One of the most anticipated IPOs of 2014 is just about to happen, the going public of the Chinese Internet company Alibaba Group. This may be the biggest US IPO ever with the float approaching USD20 bn, surpassing even Facebook’s IPO. There’s a view out there that the IPO may happen on August 8 as eight is a lucky number in China but a date after Labor Day when investors are back from summer vacations seems more likely.
In the tale of “Ali Baba and the Forty Thieves”(from “One Thousand and One Nights”) the poor wood cutter Ali Baba gets access to the den of the thieves by saying “Open Simsim”. The secret door opens and the treasures of the thieves lay ahead of him. Expecting to find a dark, dismal cavern, Ali is surprised to see a spacious chamber full of light and filled with all sorts of provisions, rich bales of silk, embroideries, and valuable tissues, gold and silver ingots in great heaps, and money in bags. Less well known is that the brother of Ali Baba, described as the greedy Cassim, was killed in an attempt to collect some of those riches as he forgot to use the magic word to leave the den and was seized by the thieves.

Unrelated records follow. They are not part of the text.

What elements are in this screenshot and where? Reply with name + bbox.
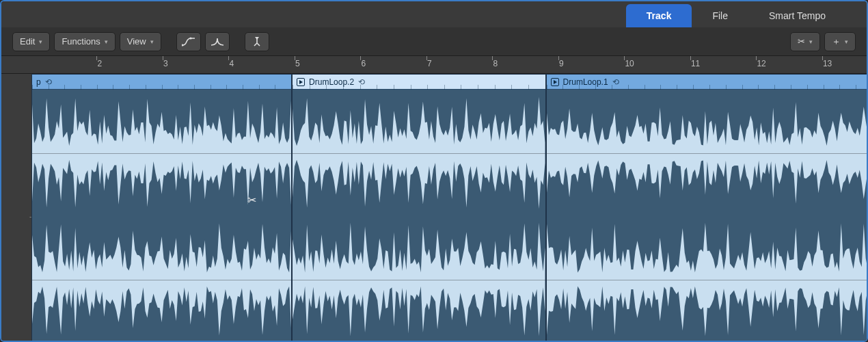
chevron-down-icon: ▾ <box>845 38 848 45</box>
ruler-bar-number: 11 <box>691 59 700 68</box>
svg-point-0 <box>182 44 184 46</box>
audio-region[interactable]: p⟲ <box>31 74 292 342</box>
plus-icon: ＋ <box>832 36 841 48</box>
ruler-bar-number: 3 <box>163 59 168 68</box>
automation-curve-icon <box>182 37 195 47</box>
waveform-stack <box>547 90 868 342</box>
scissors-icon: ✂︎ <box>798 36 805 47</box>
crossfade-button[interactable] <box>205 32 230 51</box>
audio-region[interactable]: DrumLoop.2⟲ <box>292 74 546 342</box>
ruler-bar-number: 5 <box>295 59 300 68</box>
tool-add-menu[interactable]: ＋▾ <box>824 32 856 51</box>
editor-toolbar: Edit▾ Functions▾ View▾ ✂︎▾ ＋▾ <box>1 27 867 56</box>
edit-menu[interactable]: Edit▾ <box>12 32 50 51</box>
bar-ruler[interactable]: 234567891011121314 <box>1 56 867 74</box>
flex-button[interactable] <box>176 32 201 51</box>
audio-track-area: 100500-50-100100500-50-100 p⟲DrumLoop.2⟲… <box>1 74 867 342</box>
ruler-bar-number: 9 <box>559 59 564 68</box>
ruler-bar-number: 13 <box>823 59 832 68</box>
ruler-bar-number: 7 <box>427 59 432 68</box>
functions-menu[interactable]: Functions▾ <box>54 32 115 51</box>
waveform-channel <box>293 216 545 342</box>
ruler-bar-number: 6 <box>361 59 366 68</box>
waveform-channel <box>32 90 291 216</box>
waveform-stack <box>32 90 291 342</box>
ruler-bar-number: 4 <box>229 59 234 68</box>
waveform-channel <box>32 216 291 342</box>
region-header[interactable]: DrumLoop.2⟲ <box>293 75 545 90</box>
waveform-channel <box>547 216 868 342</box>
region-subticks <box>547 85 868 90</box>
chevron-down-icon: ▾ <box>39 38 42 45</box>
chevron-down-icon: ▾ <box>150 38 154 45</box>
tab-track[interactable]: Track <box>626 4 692 27</box>
catch-playhead-button[interactable] <box>245 32 269 51</box>
region-header[interactable]: DrumLoop.1⟲ <box>547 75 868 90</box>
region-subticks <box>32 85 291 90</box>
top-tab-bar: Track File Smart Tempo <box>1 1 867 27</box>
svg-point-1 <box>189 37 191 39</box>
region-header[interactable]: p⟲ <box>32 75 291 90</box>
chevron-down-icon: ▾ <box>809 38 813 45</box>
tab-file[interactable]: File <box>692 4 748 27</box>
region-subticks <box>293 85 545 90</box>
waveform-channel <box>293 90 545 216</box>
ruler-bar-number: 10 <box>625 59 634 68</box>
waveform-stack <box>293 90 545 342</box>
regions-container[interactable]: p⟲DrumLoop.2⟲DrumLoop.1⟲ <box>48 74 867 342</box>
tab-smart-tempo[interactable]: Smart Tempo <box>748 4 846 27</box>
audio-region[interactable]: DrumLoop.1⟲ <box>546 74 868 342</box>
ruler-bar-number: 2 <box>97 59 102 68</box>
ruler-bar-number: 8 <box>493 59 498 68</box>
waveform-channel <box>547 90 868 216</box>
ruler-bar-number: 12 <box>757 59 765 68</box>
chevron-down-icon: ▾ <box>105 38 108 45</box>
tool-scissors-menu[interactable]: ✂︎▾ <box>790 32 820 51</box>
crossfade-icon <box>211 37 224 47</box>
view-menu[interactable]: View▾ <box>120 32 161 51</box>
playhead-marker-icon <box>252 36 262 47</box>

So, the obvious question for us is whether investors in the Alibaba Group will have access to yet to be valued treasures or will they get caught up badly in the process of investing?
While we do not have the final answer, we want to lay out some facts on the company. Alibaba Group was founded 15 years ago by 18 people led by Jack Ma, a former English teacher from Hangzhou, China. By 2013, Alibaba accounted for 80 % of all ecommerce in China, already the largest internet market globally in terms of users. As internet penetration in China has only reached 50 % so far- well below the 80 % level in countries such as the US - China clearly will become an even much bigger market going forward, potentially even the largest ecommerce market by 2025.

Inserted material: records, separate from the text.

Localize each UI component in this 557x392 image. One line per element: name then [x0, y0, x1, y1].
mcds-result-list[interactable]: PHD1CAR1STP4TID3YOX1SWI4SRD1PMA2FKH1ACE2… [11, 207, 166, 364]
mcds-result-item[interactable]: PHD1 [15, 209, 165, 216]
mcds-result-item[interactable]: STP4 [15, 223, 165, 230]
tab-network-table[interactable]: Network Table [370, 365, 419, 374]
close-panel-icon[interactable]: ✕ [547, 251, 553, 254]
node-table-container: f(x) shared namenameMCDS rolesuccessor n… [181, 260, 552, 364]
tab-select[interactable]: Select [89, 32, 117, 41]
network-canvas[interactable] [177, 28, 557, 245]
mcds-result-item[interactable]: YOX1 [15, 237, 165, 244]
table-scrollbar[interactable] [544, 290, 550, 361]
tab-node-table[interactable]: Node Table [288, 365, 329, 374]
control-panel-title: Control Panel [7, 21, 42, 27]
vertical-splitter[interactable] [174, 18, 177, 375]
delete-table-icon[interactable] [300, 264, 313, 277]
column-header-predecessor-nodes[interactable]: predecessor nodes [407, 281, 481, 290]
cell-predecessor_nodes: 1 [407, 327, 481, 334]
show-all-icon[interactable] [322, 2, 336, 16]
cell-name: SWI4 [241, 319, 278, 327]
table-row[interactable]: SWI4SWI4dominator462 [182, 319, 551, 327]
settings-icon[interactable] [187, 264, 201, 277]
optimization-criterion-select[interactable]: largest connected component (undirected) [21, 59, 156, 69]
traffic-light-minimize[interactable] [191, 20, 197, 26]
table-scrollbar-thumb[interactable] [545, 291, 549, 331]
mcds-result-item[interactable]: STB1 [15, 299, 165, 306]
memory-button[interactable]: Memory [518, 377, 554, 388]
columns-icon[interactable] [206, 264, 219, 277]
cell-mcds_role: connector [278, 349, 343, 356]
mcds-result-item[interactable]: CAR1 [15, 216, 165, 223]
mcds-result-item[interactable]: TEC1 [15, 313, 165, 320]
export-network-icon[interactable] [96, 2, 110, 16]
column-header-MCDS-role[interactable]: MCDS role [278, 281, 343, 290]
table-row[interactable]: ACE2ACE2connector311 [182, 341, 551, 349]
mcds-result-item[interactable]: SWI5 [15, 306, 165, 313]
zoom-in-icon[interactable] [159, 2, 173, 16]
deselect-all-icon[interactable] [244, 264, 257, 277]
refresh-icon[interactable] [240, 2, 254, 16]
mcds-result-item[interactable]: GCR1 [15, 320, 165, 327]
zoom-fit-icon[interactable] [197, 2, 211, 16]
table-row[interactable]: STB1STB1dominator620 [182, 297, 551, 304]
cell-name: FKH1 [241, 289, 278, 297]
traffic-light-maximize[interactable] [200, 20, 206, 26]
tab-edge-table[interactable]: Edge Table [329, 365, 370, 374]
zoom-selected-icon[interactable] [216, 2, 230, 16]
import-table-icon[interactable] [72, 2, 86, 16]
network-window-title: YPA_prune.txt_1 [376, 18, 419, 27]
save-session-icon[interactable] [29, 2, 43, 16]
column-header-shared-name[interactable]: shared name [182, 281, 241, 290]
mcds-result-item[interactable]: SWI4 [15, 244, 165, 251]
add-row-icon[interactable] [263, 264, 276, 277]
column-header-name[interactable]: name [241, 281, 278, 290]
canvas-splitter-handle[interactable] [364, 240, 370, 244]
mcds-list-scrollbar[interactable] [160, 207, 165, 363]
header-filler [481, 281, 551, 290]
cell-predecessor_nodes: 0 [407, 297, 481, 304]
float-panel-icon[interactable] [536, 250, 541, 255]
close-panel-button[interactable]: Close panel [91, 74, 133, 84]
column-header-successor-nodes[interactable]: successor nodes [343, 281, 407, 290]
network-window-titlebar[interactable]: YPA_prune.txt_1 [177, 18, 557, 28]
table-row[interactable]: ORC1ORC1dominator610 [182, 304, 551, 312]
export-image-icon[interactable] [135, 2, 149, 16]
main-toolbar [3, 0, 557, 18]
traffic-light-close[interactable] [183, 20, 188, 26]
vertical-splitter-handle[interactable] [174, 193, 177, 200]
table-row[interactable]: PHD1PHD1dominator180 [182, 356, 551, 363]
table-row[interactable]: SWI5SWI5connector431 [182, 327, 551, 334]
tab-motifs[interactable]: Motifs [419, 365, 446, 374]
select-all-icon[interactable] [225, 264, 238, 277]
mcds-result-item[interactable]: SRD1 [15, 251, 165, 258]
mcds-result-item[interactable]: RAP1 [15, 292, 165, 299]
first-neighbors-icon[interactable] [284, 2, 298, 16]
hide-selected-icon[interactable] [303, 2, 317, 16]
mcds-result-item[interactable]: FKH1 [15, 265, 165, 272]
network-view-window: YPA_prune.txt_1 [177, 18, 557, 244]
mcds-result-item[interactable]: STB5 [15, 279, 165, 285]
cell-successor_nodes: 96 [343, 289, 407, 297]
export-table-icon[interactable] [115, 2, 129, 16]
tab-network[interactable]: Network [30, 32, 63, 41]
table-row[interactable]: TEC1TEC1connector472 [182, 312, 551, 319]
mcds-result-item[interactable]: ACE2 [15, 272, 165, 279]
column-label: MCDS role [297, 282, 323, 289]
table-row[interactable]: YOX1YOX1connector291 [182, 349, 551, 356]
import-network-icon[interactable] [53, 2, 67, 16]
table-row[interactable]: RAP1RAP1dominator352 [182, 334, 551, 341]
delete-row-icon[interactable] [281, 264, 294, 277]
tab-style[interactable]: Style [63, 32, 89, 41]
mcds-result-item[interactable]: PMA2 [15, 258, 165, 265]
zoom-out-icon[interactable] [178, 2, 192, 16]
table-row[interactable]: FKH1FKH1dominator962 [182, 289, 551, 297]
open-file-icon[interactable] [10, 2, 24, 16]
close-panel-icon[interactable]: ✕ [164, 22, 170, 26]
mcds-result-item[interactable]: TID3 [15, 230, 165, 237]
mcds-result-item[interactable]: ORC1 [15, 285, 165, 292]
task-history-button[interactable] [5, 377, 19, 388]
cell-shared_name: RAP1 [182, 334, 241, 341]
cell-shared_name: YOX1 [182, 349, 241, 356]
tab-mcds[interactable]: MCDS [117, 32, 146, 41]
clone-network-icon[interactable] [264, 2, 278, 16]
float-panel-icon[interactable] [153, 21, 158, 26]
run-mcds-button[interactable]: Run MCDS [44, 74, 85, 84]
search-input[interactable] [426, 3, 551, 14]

The two key pillars for Alibaba are Taobao, a marketplace mostly for smaller businesses offering products to consumers, and the even faster growing Tmall, a type of shopping mall for larger sellers and brands. The company earns money by a mix of advertising on those sites and a slice of the value of the goods traded there. Over the last twelve months more than USD250 bn of merchandise changed hands through those two channels, generating roughly USD9 bn in revenues for the company. Taobao and Tmall are only active in China but Alibaba has also started to ramp its businesses internationally. Furthermore in the last 12 months it has acquired a long list of companies, from logistics to online video, in an apparent preparation of a broader service offering. Overall top line growth in 2013 had been an amazing 62 %.
Alibaba is highly profitable and achieved net margins of 45% last year as (in contrast to Amazon) they do not hold any inventory.
With all of that positive news, where are potential issues?
First of all, from a corporate governance perspective, as a minimum investors need to be aware of the following issues: A partnership of certain executives including Jack Ma is exclusively allowed to nominate a majority of Alibaba’s board. Furthermore, like many Chinese companies, Alibaba uses a legal structure known as a variable interest entity (VIE), to get around Chinese government restrictions. Next, in 2007 the group listed its business directory subsidiary under the name alibaba.com in Hong Kong (Ticker 1688 HK), a less successful episode which only ended with going private into the arms of the group company in 2012.
Financially, the biggest question is if those extraordinary margins are really sustainable. EBAY has net margins of less than 20 %, Amazon less than 2 % and Google of 22 %. Hong Kong-listed Tencent, the company behind the Wechat network in China, is running at a bit above 25 % net margins. Jack Ma had made already clear that Tencent is one of his targets to beat, implying significant investments to compete.
Some of the assets of the Alibaba group will not be part of the flotation including both the payment business Alipay and money market fund Yu’e Bao which has seen phenomenal growth.
While China is a huge market, the transition to mobile is still in its early days and Alibaba’s growth slowed significantly to 42 % in Q1 as monetization on a mobile is below that on a PC. Google underwent the same experience in the last two years and we expect Alibaba’s growth rates to stay under pressure for a similar time period. Mobile accounted for only a quarter of the value of all goods traded on Alibaba in the first three months of 2014.
Finally, the question which is really on the mind of all investors at the moment is how much is Alibaba worth. Some analysts working for banks not involved in the IPO have issued estimates for Alibaba. Net income is estimated to more than double from last year’s level USD3.6 bn to close to USD9 bn in 2017. Given predicted earnings growth of more than 30% p.a. for the years 2015-2017, it is not unreasonable in our view to assume the stock is trading at a 30 multiple off 2017 earnings. Discounting this back two years with 15% p.a. gives an implied fair value of USD190 bn. On this, we would also put a discount of around 10-15%, for the corporate governance issues mentioned above, leading to a revised value of USD170 bn. With a typical IPO discount of 10% and based on the analysis above combined with the research that has been published by various banks analysts we would not be surprised if the banks leading the IPO were to value Alibaba at circa $150 bn.This assumes that the margins are sustainable and the execution indeed lets the company grow along the estimates mentioned.